As is known, the earliest example of guns, your matchlocks and percussion cap rifles were not really the most accurate things in the world, so aiming was seen as more "point in the general direction and hope for the best" more than a tool to increase accuracy. This would carry over into WW1, while the rifles were indeed much more accurate, to the point of aiming allowing soldiers to hit targets from great distances with great, well, accuracy, the military high commands of that era were sluggish to realize just how industrialization had changed warfare - it was not until the interwar period that there was serious experimentation on how to perfect the new mode of war, and to discard the old Napoleonic era of tactics in favor of what we generally recognize as modern warfare.
This stance in pic 1 being used is an old school sport shooting stance. It's actually a very accurate stance, as it puts the fulcrum of the rifle in line with the shooters center or mass. But, it's an impractical position for warfare, as it requires to be both standing upright as well as fully still. Though, at the time nations started to field snipers, the majority of them were trained by or just were hunters and sport shooters - many of the USSR's snipers were just country boys who enjoyed hunting turning their skills into tools to destroy fascism.

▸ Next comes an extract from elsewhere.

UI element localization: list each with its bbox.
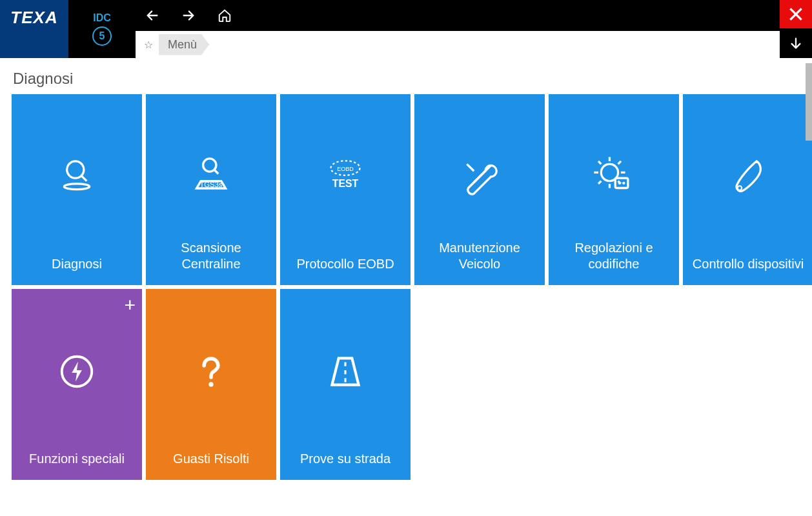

Another adaptation of the era was pistols - though they had existed prior, their mass utilization by infantry was entirely new, and there was very little standardization of shooting stances for accuracy. What ended up getting adopted by most nations was largely their "officer's stances", which was a position that was once used for holding aloft officer's swords, before pistols became the status symbol of the office. Pic 2 is the American army, pic 3 the Germans, and pic 4 the English. The only concern of this stance is getting the shot on target, it was popular with dueling and target shooting. If you've seen videos of people shooting like this, you'll know there's very little recoil control - making it impractical for warfare due to difficulty of follow up shots. You can see an example of these kinds of hold-over firing positions in this video - https://www.youtube.com/watch?v=jP7J-JNSUu4
A lot of these old stances have no modern equivalents in warfare, but others are the ancestors to our modern forms.